### Work instructions
Please take the lines from the one holding "Grävskopa grävmaskin så väljer" through the one holding "Ordinaria de 2026" in the data below and copy them exactly.
-- Provided material follows --
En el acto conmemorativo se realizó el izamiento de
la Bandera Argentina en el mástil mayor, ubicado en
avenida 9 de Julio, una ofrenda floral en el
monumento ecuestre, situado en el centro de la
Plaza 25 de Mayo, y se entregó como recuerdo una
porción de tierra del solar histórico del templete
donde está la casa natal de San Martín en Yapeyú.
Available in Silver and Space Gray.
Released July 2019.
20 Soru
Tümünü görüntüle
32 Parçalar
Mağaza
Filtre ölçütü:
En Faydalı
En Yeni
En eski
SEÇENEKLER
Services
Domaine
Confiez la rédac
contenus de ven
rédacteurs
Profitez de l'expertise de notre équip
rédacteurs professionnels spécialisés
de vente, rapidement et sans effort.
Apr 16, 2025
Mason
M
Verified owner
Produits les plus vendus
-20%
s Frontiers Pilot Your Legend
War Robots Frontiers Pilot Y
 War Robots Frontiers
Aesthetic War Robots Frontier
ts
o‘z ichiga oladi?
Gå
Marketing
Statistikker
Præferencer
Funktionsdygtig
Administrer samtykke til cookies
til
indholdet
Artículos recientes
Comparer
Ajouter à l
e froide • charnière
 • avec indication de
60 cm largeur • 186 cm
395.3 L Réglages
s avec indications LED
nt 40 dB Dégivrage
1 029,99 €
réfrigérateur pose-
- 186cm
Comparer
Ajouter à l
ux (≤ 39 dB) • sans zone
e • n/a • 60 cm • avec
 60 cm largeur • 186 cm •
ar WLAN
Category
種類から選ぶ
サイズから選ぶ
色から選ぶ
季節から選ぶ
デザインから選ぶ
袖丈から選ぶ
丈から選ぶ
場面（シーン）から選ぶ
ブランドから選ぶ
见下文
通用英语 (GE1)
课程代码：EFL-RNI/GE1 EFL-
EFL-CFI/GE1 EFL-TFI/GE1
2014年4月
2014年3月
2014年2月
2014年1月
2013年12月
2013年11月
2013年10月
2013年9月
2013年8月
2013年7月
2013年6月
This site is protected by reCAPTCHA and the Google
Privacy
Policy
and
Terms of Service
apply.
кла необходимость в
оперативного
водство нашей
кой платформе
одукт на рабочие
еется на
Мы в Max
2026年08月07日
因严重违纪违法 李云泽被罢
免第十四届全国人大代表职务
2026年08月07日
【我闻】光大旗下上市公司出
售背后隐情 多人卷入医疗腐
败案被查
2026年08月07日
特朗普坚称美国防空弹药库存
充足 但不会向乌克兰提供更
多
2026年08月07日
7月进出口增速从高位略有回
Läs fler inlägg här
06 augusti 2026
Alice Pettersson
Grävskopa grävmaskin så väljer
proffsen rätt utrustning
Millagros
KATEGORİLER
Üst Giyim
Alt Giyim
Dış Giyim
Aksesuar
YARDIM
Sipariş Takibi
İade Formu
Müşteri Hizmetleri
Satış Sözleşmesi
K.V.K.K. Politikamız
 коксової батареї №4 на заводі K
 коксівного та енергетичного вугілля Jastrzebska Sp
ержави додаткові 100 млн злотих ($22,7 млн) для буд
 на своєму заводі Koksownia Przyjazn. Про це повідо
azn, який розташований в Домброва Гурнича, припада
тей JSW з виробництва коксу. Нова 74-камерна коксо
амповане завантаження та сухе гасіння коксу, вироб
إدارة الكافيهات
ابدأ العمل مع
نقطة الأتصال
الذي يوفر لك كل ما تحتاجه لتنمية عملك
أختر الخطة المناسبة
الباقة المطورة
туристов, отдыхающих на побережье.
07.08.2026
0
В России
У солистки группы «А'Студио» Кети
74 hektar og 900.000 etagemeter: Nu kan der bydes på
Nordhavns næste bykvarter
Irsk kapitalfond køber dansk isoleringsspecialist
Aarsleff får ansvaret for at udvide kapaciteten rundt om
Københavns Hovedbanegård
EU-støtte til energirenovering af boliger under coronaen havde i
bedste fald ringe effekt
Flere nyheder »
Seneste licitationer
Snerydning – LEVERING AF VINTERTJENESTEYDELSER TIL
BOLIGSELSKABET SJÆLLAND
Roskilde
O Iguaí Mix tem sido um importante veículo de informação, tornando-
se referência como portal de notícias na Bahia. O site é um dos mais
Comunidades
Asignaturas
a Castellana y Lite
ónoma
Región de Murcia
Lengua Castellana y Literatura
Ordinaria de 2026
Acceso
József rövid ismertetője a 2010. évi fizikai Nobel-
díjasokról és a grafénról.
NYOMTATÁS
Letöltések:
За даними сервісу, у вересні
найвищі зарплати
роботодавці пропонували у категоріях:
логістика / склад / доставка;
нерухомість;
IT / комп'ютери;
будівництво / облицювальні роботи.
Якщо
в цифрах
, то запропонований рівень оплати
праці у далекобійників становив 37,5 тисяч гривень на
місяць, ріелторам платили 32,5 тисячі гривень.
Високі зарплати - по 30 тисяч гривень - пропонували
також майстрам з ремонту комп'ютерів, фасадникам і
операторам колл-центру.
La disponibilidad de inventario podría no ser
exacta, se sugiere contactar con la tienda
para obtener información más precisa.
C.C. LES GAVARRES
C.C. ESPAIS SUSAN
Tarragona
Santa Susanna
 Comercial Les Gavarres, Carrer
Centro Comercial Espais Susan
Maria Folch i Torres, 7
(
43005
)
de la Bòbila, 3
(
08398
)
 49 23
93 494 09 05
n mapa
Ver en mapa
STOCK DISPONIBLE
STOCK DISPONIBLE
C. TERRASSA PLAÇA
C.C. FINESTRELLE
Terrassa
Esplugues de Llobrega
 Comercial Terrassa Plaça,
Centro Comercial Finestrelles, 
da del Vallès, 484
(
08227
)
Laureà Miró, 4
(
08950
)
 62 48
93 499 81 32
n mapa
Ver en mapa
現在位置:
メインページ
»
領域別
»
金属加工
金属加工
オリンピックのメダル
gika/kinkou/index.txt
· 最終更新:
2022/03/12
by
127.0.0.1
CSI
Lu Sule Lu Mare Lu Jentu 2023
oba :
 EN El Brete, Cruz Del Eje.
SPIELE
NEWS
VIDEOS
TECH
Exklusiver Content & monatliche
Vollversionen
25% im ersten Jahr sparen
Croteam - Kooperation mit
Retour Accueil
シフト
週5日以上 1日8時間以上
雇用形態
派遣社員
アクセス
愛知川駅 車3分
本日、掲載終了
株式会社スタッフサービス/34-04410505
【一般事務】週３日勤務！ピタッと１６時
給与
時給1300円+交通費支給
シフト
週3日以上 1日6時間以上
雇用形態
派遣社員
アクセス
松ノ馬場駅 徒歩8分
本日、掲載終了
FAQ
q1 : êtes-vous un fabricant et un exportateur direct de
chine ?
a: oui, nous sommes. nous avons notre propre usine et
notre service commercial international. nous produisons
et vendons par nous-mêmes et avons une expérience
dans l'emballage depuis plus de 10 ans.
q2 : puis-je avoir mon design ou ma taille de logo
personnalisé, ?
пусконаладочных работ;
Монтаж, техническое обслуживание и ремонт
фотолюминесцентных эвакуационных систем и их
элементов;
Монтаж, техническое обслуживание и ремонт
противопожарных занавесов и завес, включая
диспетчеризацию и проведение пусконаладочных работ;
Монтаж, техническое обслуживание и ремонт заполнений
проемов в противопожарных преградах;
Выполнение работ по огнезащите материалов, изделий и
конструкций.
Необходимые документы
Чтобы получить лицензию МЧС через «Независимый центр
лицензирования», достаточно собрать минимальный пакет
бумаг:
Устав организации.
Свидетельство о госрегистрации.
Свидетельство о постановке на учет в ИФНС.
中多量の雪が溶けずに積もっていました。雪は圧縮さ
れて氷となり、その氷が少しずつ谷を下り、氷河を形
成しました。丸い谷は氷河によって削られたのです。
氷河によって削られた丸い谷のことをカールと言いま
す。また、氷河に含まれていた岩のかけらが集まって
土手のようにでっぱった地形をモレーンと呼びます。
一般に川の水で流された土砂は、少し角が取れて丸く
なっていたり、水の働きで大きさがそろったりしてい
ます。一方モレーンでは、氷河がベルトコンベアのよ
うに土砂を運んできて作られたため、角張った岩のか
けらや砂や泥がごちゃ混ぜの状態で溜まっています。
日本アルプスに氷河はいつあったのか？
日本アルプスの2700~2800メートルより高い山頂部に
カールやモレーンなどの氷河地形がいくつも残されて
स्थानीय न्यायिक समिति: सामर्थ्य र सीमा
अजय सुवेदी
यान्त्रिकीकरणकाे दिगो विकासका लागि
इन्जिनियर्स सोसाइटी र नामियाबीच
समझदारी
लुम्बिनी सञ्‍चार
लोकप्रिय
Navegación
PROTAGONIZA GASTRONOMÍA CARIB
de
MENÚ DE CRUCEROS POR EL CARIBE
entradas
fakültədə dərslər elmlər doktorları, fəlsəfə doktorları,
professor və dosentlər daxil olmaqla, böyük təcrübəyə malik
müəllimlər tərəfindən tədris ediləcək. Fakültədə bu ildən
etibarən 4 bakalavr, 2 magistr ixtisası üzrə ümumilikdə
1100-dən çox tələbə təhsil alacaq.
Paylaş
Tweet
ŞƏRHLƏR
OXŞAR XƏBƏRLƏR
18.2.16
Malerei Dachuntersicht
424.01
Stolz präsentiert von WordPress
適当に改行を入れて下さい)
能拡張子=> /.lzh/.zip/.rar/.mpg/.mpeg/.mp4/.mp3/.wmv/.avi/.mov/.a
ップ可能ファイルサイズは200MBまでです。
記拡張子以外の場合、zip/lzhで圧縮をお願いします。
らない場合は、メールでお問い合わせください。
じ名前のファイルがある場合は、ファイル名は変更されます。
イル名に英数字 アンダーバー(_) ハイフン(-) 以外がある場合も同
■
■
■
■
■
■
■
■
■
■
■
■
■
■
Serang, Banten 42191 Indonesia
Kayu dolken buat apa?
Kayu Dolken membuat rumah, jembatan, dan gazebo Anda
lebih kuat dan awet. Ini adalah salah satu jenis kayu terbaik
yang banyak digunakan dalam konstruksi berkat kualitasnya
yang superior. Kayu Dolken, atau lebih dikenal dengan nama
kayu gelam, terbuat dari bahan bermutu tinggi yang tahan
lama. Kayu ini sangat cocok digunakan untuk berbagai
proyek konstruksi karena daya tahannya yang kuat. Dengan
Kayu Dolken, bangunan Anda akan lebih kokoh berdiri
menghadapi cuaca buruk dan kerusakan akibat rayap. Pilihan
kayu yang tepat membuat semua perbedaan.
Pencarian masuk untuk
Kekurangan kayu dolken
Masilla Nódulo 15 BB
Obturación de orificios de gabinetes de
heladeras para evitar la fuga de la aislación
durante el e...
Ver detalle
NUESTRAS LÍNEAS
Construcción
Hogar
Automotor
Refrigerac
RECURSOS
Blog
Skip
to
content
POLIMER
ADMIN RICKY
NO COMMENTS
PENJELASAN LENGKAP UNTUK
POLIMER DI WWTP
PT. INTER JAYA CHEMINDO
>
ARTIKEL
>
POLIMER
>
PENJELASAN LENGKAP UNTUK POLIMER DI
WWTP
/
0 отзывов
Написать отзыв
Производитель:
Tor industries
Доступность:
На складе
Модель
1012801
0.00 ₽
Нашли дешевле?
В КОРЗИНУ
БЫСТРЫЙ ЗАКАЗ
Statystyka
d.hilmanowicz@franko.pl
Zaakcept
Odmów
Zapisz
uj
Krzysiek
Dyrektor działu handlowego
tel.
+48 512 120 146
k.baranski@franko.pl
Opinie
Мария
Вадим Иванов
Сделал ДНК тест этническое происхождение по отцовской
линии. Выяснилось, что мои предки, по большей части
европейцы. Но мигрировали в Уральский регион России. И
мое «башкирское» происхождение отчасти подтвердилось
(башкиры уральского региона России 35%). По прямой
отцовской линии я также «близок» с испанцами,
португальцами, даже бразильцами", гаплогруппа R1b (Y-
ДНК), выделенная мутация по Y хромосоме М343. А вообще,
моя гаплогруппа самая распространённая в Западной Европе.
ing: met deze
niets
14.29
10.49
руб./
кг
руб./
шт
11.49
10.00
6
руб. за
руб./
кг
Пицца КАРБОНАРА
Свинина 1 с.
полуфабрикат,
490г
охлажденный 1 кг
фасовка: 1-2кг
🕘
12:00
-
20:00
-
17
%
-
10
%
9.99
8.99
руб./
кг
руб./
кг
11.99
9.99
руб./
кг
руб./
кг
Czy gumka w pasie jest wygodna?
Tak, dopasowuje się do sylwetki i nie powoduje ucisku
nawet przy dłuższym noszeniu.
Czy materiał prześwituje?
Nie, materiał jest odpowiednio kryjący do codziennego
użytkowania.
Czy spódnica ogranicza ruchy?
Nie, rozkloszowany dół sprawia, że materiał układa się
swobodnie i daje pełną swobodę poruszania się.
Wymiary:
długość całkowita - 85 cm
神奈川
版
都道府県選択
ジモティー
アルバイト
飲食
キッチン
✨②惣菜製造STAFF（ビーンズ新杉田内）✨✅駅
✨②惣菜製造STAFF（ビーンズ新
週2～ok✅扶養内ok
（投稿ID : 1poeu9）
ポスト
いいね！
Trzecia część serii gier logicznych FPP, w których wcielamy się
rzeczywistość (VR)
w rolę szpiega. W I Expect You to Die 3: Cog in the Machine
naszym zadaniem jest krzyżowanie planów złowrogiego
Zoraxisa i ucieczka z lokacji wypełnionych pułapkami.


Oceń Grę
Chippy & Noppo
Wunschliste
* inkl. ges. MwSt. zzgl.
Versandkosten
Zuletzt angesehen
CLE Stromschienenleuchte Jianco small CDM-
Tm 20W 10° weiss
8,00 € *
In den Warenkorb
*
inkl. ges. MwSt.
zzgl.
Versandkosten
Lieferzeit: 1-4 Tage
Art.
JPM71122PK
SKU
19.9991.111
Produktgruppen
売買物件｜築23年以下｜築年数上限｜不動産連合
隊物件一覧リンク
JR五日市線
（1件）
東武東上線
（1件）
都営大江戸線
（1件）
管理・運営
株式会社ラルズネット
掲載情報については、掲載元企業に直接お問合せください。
-- Provided material concluded --
### Solution to this exercise
Grävskopa grävmaskin så väljer
proffsen rätt utrustning
Millagros
KATEGORİLER
Üst Giyim
Alt Giyim
Dış Giyim
Aksesuar
YARDIM
Sipariş Takibi
İade Formu
Müşteri Hizmetleri
Satış Sözleşmesi
K.V.K.K. Politikamız
 коксової батареї №4 на заводі K
 коксівного та енергетичного вугілля Jastrzebska Sp
ержави додаткові 100 млн злотих ($22,7 млн) для буд
 на своєму заводі Koksownia Przyjazn. Про це повідо
azn, який розташований в Домброва Гурнича, припада
тей JSW з виробництва коксу. Нова 74-камерна коксо
амповане завантаження та сухе гасіння коксу, вироб
إدارة الكافيهات
ابدأ العمل مع
نقطة الأتصال
الذي يوفر لك كل ما تحتاجه لتنمية عملك
أختر الخطة المناسبة
الباقة المطورة
туристов, отдыхающих на побережье.
07.08.2026
0
В России
У солистки группы «А'Студио» Кети
74 hektar og 900.000 etagemeter: Nu kan der bydes på
Nordhavns næste bykvarter
Irsk kapitalfond køber dansk isoleringsspecialist
Aarsleff får ansvaret for at udvide kapaciteten rundt om
Københavns Hovedbanegård
EU-støtte til energirenovering af boliger under coronaen havde i
bedste fald ringe effekt
Flere nyheder »
Seneste licitationer
Snerydning – LEVERING AF VINTERTJENESTEYDELSER TIL
BOLIGSELSKABET SJÆLLAND
Roskilde
O Iguaí Mix tem sido um importante veículo de informação, tornando-
se referência como portal de notícias na Bahia. O site é um dos mais
Comunidades
Asignaturas
a Castellana y Lite
ónoma
Región de Murcia
Lengua Castellana y Literatura
Ordinaria de 2026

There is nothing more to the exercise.